Saved data entries
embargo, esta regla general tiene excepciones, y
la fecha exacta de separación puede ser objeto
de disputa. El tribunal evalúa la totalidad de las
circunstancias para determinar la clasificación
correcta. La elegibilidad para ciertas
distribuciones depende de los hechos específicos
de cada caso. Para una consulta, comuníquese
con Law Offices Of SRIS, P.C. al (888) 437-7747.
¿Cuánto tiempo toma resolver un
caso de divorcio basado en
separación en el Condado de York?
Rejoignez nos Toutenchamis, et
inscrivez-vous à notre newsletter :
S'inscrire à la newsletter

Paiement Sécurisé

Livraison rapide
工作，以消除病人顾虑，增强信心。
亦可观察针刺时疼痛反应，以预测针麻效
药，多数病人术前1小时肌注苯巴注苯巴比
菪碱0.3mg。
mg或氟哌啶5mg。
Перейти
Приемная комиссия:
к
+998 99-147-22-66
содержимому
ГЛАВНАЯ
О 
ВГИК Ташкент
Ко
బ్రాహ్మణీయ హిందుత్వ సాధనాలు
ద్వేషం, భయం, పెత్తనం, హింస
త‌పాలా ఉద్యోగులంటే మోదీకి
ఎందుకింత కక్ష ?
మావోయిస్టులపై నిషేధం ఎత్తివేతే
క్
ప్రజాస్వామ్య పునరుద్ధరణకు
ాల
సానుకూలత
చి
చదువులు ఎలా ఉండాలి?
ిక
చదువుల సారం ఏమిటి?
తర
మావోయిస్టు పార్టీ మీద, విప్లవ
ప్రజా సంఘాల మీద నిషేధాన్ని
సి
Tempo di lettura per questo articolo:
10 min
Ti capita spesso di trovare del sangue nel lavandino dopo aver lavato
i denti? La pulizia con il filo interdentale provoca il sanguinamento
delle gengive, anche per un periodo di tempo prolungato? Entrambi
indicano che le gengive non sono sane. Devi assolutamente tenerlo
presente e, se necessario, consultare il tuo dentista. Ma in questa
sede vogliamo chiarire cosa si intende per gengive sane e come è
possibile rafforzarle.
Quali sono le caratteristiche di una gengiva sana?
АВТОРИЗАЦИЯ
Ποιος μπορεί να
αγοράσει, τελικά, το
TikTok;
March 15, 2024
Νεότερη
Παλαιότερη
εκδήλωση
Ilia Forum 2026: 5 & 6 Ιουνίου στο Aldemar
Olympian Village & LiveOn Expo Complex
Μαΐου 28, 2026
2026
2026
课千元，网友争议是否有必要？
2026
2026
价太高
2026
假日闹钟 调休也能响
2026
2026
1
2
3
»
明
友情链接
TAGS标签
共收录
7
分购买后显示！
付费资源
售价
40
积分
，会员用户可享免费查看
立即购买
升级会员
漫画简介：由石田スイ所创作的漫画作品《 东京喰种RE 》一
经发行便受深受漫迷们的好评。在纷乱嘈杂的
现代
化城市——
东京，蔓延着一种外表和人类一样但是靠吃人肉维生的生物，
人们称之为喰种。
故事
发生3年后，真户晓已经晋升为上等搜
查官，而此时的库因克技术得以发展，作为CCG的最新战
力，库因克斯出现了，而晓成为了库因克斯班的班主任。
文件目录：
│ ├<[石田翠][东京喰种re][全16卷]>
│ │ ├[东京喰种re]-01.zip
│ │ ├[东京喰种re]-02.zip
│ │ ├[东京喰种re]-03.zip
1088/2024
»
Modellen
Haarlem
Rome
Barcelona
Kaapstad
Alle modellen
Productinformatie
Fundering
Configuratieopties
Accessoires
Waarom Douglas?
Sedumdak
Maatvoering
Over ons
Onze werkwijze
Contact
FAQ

▶ [WORK TO BE COMPLETED]
Using the entries above, give back exactly the line containing "toma resolver un", the line containing "i denti? La", and every line between them, and nothing else.

▶ [RESULT OF THIS EXERCISE]
¿Cuánto tiempo toma resolver un
caso de divorcio basado en
separación en el Condado de York?
Rejoignez nos Toutenchamis, et
inscrivez-vous à notre newsletter :
S'inscrire à la newsletter

Paiement Sécurisé

Livraison rapide
工作，以消除病人顾虑，增强信心。
亦可观察针刺时疼痛反应，以预测针麻效
药，多数病人术前1小时肌注苯巴注苯巴比
菪碱0.3mg。
mg或氟哌啶5mg。
Перейти
Приемная комиссия:
к
+998 99-147-22-66
содержимому
ГЛАВНАЯ
О 
ВГИК Ташкент
Ко
బ్రాహ్మణీయ హిందుత్వ సాధనాలు
ద్వేషం, భయం, పెత్తనం, హింస
త‌పాలా ఉద్యోగులంటే మోదీకి
ఎందుకింత కక్ష ?
మావోయిస్టులపై నిషేధం ఎత్తివేతే
క్
ప్రజాస్వామ్య పునరుద్ధరణకు
ాల
సానుకూలత
చి
చదువులు ఎలా ఉండాలి?
ిక
చదువుల సారం ఏమిటి?
తర
మావోయిస్టు పార్టీ మీద, విప్లవ
ప్రజా సంఘాల మీద నిషేధాన్ని
సి
Tempo di lettura per questo articolo:
10 min
Ti capita spesso di trovare del sangue nel lavandino dopo aver lavato
i denti? La pulizia con il filo interdentale provoca il sanguinamento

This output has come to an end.